### SUPPLIED DATA
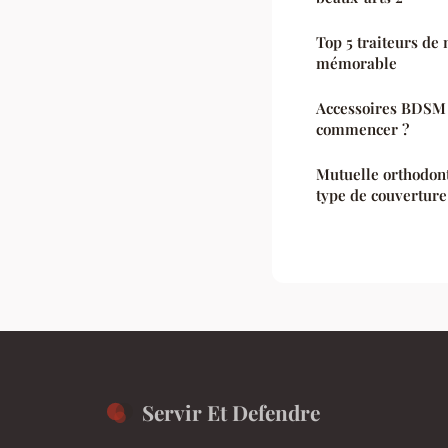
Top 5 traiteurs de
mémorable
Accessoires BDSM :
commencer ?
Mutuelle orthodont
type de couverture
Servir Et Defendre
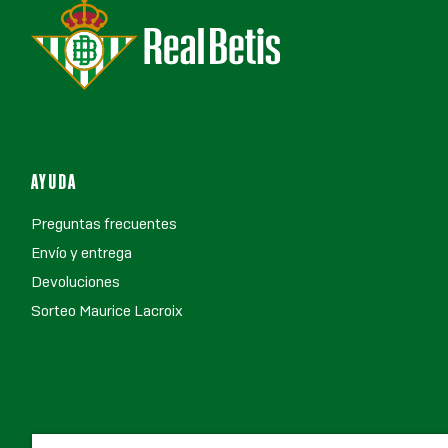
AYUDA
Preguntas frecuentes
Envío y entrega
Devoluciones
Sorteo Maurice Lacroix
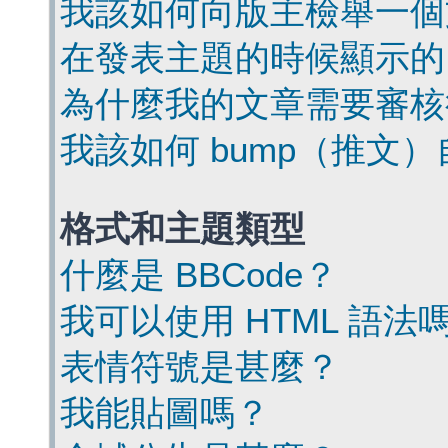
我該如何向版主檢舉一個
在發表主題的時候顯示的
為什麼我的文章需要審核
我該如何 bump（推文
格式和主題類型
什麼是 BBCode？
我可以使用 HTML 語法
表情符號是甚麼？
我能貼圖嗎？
==
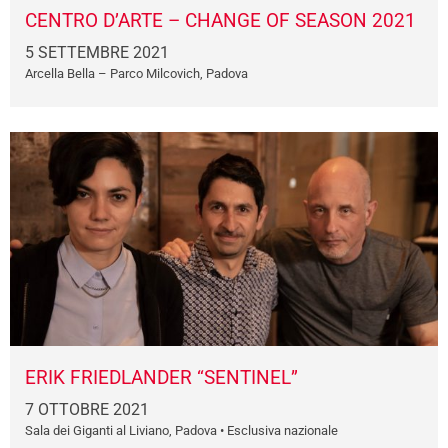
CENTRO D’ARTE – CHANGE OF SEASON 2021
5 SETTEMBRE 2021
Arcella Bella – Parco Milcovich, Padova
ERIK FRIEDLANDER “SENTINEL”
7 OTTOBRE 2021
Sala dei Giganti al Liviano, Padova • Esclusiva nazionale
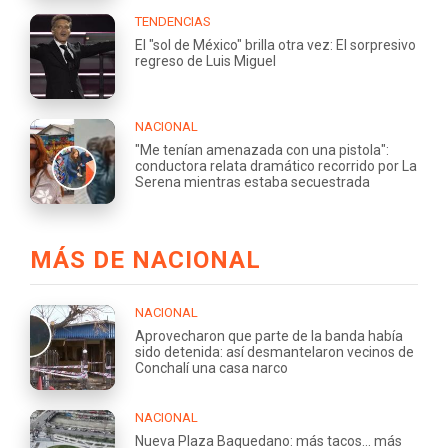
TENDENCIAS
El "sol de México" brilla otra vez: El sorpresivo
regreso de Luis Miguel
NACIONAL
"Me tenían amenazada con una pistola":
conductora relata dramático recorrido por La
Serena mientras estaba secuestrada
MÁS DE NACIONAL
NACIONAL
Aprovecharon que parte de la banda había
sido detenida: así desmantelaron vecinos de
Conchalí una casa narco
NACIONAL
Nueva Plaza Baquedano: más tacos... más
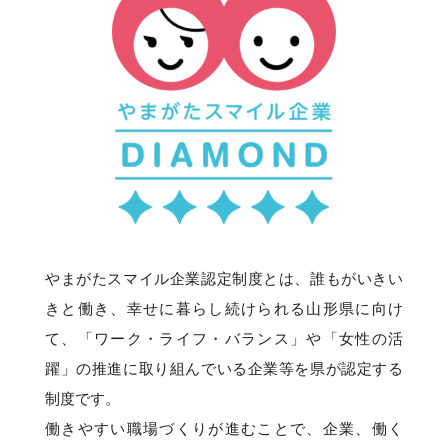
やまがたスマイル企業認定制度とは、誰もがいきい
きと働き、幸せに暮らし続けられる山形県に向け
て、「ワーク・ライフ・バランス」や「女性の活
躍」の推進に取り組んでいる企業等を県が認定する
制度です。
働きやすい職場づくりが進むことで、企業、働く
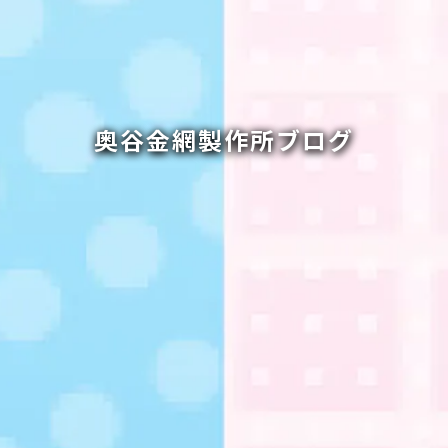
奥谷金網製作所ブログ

### EXERCISE
The word "Padova" appears in some lines of the data. Copy every one of those lines.

### RESPONSE FOR THIS EXERCISE
Arcella Bella – Parco Milcovich, Padova
Sala dei Giganti al Liviano, Padova • Esclusiva nazionale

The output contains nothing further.